> **Task statement**
Restate the lines exactly, starting at the line that contains "Лямки, тяги, крюки, магнез" and finishing with the final line of the records.

Given entries: Begin

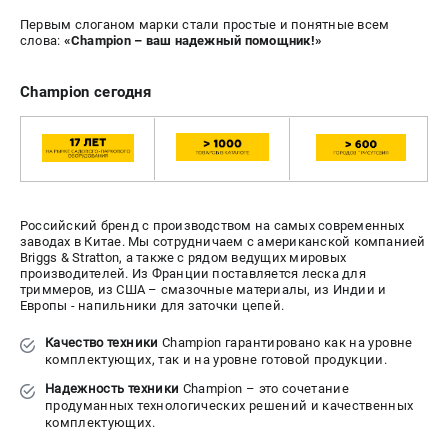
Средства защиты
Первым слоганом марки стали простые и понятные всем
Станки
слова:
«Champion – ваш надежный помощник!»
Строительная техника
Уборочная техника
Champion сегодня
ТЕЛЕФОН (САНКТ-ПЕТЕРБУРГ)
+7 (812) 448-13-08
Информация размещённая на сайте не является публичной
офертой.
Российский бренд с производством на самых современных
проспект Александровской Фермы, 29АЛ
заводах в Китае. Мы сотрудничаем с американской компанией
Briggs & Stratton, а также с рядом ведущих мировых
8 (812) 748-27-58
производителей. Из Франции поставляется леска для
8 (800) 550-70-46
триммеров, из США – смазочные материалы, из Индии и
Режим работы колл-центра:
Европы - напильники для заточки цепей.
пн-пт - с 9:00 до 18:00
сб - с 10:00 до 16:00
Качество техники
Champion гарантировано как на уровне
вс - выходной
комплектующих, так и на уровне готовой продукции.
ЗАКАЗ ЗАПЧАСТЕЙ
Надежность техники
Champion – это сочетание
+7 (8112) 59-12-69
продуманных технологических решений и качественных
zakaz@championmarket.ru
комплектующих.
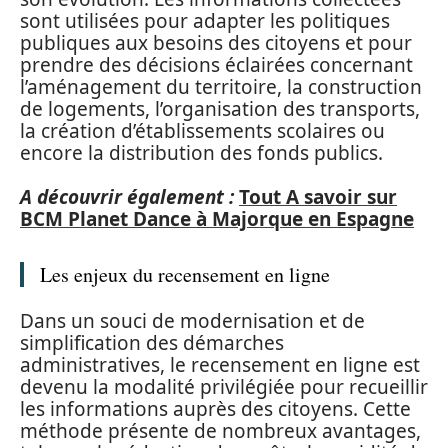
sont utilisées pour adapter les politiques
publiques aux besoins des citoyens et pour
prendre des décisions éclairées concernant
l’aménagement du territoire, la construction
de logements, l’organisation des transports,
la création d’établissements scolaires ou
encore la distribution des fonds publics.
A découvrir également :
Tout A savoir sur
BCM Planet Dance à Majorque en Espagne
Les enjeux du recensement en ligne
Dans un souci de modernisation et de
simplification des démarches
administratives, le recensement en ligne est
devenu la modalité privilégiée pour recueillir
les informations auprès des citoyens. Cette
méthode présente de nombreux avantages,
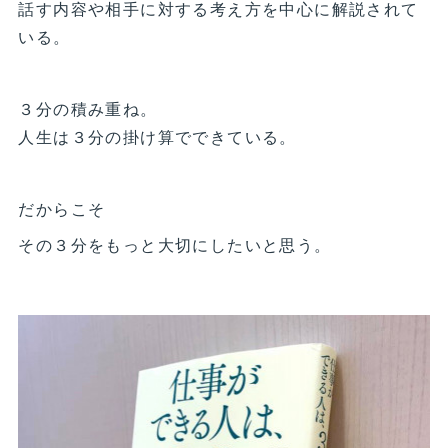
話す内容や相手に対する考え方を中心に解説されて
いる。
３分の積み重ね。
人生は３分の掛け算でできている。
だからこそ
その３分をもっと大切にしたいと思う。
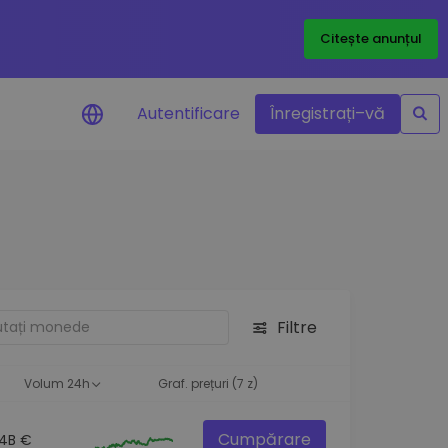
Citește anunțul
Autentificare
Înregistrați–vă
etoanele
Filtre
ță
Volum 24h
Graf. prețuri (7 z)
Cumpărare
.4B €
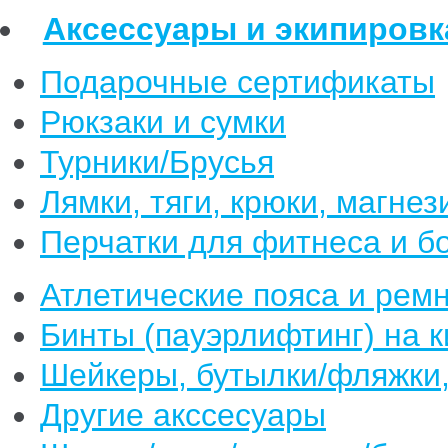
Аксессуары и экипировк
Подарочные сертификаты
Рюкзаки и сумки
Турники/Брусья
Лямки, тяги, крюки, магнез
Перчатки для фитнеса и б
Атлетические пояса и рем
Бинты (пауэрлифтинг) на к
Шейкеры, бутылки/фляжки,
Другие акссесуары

Given entries: End

> **Finished exercise**
Лямки, тяги, крюки, магнез
Перчатки для фитнеса и б
Атлетические пояса и рем
Бинты (пауэрлифтинг) на к
Шейкеры, бутылки/фляжки,
Другие акссесуары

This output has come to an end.